Restate word for word the lines of the entries below, starting with the line that holds "are being given" and ending with the line that holds "roles are where", and no others.

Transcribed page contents
BEGIN
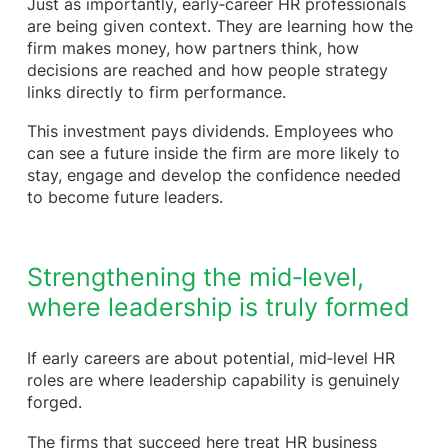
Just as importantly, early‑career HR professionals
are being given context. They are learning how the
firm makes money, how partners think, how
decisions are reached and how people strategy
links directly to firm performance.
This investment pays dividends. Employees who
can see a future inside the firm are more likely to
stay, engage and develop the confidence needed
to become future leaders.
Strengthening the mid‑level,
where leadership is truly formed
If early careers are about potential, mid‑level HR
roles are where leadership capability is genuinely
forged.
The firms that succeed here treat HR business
END
BEGIN
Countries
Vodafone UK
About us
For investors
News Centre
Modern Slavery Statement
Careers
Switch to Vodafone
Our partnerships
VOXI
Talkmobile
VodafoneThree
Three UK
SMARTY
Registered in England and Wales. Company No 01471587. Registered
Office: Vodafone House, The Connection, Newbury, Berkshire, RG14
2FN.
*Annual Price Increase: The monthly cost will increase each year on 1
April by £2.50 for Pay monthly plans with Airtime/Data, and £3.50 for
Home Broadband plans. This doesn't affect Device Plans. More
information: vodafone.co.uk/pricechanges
END
Solution:
are being given context. They are learning how the
firm makes money, how partners think, how
decisions are reached and how people strategy
links directly to firm performance.
This investment pays dividends. Employees who
can see a future inside the firm are more likely to
stay, engage and develop the confidence needed
to become future leaders.
Strengthening the mid‑level,
where leadership is truly formed
If early careers are about potential, mid‑level HR
roles are where leadership capability is genuinely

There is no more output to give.